We built Verity because we believe Atlassian’s products should hold AI to the same standard of visibility and accountability that they already bring to human work.
What it does
Verity gives teams a clear, verifiable record of what their AI agents do across Atlassian tools.
Each time an agent takes an action, such as writing a summary or updating a ticket, Verity records the action’s inputs, outputs, and timestamp. It creates a secure digital fingerprint (a cryptographic hash), stores the full record off-chain, and saves a proof of that record on a small blockchain contract for transparency.
Inside Jira, the Forge app displays a timeline showing every recorded action, who owns the agent, what model it is using, and whether the output can be verified.
It is a simple way to see and prove what your AI is doing.
How we built it
We combined three main parts:
- Smart Contract (Solidity / Hardhat): Stores each action’s hash, content ID, and timestamp, making it tamper-evident.
- Backend (FastAPI): Packages the agent data into canonical JSON, computes the hash, saves the record in an IPFS-style store, and connects to the contract through Web3.py.
- Jira Forge App: Displays agent timelines and verification results directly inside Jira.
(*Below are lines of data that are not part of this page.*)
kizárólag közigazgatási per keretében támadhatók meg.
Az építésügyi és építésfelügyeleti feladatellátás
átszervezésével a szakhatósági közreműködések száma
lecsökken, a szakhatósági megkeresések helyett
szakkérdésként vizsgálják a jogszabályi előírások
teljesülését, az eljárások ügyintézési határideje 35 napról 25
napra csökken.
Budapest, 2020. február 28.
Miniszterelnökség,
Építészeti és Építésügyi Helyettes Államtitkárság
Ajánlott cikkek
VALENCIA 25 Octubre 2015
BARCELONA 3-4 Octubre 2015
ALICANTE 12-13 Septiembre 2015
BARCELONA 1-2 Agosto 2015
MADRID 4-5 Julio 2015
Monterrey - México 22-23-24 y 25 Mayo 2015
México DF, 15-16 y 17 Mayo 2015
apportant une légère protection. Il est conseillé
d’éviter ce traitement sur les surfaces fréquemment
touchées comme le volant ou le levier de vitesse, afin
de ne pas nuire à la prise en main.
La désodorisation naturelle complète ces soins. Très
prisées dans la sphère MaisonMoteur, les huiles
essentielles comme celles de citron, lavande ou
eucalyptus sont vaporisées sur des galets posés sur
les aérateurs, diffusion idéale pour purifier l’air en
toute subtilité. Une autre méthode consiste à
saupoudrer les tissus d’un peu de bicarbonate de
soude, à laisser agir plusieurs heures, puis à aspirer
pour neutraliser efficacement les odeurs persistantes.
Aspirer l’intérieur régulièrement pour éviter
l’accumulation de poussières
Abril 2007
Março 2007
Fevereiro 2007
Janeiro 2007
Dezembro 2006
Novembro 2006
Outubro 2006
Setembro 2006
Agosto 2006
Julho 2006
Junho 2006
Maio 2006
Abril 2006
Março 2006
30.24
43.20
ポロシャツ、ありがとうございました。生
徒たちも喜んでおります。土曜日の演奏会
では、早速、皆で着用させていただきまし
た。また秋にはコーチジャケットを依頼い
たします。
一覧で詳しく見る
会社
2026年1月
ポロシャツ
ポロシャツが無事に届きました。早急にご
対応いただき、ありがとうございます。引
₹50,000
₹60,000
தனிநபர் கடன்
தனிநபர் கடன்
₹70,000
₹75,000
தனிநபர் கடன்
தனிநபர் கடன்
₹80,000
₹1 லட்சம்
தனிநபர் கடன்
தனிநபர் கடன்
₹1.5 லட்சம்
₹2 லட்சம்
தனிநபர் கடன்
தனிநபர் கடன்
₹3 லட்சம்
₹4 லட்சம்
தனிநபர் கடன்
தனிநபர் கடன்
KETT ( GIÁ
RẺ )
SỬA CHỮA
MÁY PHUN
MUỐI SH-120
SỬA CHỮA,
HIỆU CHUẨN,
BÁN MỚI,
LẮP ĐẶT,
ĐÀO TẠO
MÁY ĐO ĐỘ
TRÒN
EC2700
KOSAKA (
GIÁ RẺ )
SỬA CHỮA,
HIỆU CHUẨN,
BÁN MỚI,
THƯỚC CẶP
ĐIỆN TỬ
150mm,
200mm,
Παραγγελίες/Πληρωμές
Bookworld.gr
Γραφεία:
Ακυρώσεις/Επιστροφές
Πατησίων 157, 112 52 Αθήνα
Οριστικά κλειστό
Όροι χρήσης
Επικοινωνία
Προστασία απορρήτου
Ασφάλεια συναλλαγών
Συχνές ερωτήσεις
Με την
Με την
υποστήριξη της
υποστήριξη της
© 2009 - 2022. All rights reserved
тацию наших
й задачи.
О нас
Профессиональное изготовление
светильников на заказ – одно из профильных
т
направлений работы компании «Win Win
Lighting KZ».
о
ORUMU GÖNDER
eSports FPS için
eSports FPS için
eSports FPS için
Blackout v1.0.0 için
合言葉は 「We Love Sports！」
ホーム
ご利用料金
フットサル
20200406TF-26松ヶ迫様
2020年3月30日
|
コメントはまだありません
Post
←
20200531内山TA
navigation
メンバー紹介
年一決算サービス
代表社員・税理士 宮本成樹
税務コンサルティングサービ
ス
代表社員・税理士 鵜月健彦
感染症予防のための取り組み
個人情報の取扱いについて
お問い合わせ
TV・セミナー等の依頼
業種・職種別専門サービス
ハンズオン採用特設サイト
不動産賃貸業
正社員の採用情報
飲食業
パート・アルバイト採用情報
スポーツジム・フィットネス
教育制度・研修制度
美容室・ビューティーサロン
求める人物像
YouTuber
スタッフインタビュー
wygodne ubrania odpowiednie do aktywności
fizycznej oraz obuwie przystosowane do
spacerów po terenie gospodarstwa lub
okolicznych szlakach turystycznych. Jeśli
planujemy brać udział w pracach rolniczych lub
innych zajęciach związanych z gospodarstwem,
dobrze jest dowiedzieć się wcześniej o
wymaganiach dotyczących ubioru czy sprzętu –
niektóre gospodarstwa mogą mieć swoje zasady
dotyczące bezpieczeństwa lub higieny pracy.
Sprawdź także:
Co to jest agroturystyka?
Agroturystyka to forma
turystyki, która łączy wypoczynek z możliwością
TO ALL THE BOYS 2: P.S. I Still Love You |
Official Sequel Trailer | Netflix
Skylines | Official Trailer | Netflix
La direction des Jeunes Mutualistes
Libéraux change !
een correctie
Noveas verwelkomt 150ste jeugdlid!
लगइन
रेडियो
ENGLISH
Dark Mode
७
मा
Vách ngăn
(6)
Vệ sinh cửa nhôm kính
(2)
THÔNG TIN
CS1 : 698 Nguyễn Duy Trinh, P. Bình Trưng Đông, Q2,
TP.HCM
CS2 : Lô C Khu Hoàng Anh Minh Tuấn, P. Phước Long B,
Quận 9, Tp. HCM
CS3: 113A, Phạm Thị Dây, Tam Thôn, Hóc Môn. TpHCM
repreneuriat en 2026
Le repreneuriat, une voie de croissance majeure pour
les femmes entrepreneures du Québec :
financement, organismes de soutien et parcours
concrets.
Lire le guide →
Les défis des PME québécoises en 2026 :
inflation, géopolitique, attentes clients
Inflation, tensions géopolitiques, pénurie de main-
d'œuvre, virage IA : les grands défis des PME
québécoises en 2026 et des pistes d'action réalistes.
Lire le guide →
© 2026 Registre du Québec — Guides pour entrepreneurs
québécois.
We used the
jira:issuePanelandglobalPagemodules with external fetch permissions to connect to the backend.
Together, these components let a user record and verify an AI action in just a few seconds without leaving Jira.
Challenges we ran into
- Making blockchain calls work securely within Forge’s sandboxed environment.
- Ensuring that every JSON record produced a valid hash every time, since even small formatting differences caused mismatches.
- Keeping the system fast enough to feel instant despite blockchain transaction delays.
Accomplishments that we're proud of
We believed we solved the problem of trust underlying every agentic workflow through a few key ways. These included:
- Creating a Jira interface where users can verify actions without touching blockchain code.
- Achieving verification from action creation to on-chain proof in under five seconds.
- Proved that we can add trust and auditability to Atlassian’s AI existing workflows in a way that didn't disrupt them or require them to be significantly restructured.
What we learned
- How to design around Forge’s architecture and security model while still enabling external integrations.
- We realized that a lack of trust and accountability in AI is one of the greatest barriers to its adoption. We took actionable steps to solve that with this project.
- How to connect emerging technologies like blockchain to everyday enterprise tools. This definitely reduced the barrier of entry for us for future blockchain projects!
What's next for Verity
- Deploy Verity on a public testnet such as Base Sepolia so verification can happen outside the local environment.
- Add agent reputation scoring in Jira based on reliability and compliance.
- Integrate with Atlassian Intelligence and Forge Triggers to automatically log AI activity.
- Expand to Confluence so AI-generated documentation can have verifiable edit trails.